Developing optimal T-cell response assays to severe acute respiratory syndrome coronavirus type 2 (SARS-CoV-2) is critical for measuring the duration of immunity to this disease and assessing the efficacy of vaccine candidates. These assays need to target conserved regions of SARS-CoV-2 global variants and avoid cross-reactivity to seasonal human coronaviruses. To contribute to this effort, we employed an in silico immunoinformatics analysis pipeline to identify immunogenic peptides resulting from conserved and highly networked regions with topological importance from the SARS-CoV-2 nucleocapsid and spike proteins. A total of 57 highly networked T-cell epitopes that are conserved across geographic viral variants were identified from these viral proteins, with a binding potential to diverse HLA alleles and 80 to 100% global population coverage. Importantly, 18 of these T-cell epitope derived peptides had limited homology to seasonal human coronaviruses making them promising candidates for SARS-CoV-2-specific T-cell immunity assays. Moreover, two of the NC-derived peptides elicited effector/polyfunctional responses of CD8+ T cells derived from SARS-CoV-2 convalescent patients.IMPORTANCE The development of specific and validated immunologic tools is critical for understanding the level and duration of the cellular response induced by SARSCoV-2 infection and/or vaccines against this novel coronavirus disease.
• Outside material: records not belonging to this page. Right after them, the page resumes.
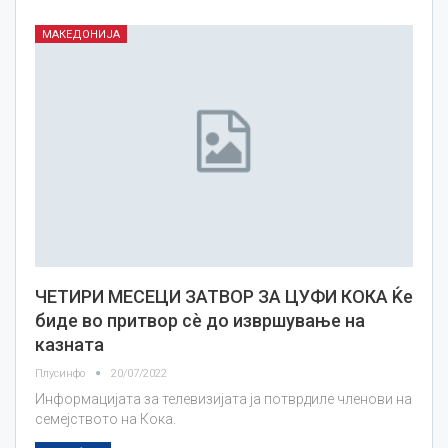
МАКЕДОНИЈА
ЧЕТИРИ МЕСЕЦИ ЗАТВОР ЗА ЦУФИ КОКА Ќе
биде во притвор сѐ до извршување на
казната
Плусинфо
20/07/2022
Информацијата за телевизијата ја потврдиле членови на
семејството на Кока.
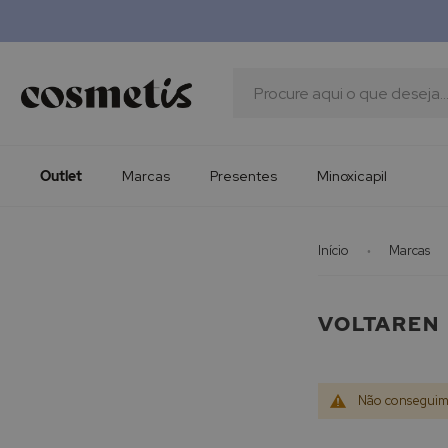
Outlet
Marcas
Presentes
Procura
Minoxicapil
Outlet
Marcas
Presentes
Minoxicapil
Início
Marcas
VOLTAREN
Não conseguimo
To contribute to this effort, we employed an immunoinformatics analysis pipeline to define 57 SARS-CoV-2 immunogenic peptides within topologically important regions of the nucleocapsid (NC) and spike (S) proteins that will be effective for detecting cellular immune responses in 80 to 100% of the global population. Our immunoinformatics analysis revealed that 18 of these peptides had limited homology to circulating seasonal human coronaviruses and therefore are promising candidates for distinguishing SARS-CoV-2-specific immune responses from pre-existing coronavirus immunity. Importantly, CD8+ T cells derived from SARS-CoV-2 survivors exhibited polyfunctional effector responses to two novel NC-derived peptides identified as HLA-binders. These studies provide a proof of concept that our immunoinformatics analysis pipeline identifies novel immunogens which can elicit polyfunctional SARS-CoV-2-specific T-cell responses.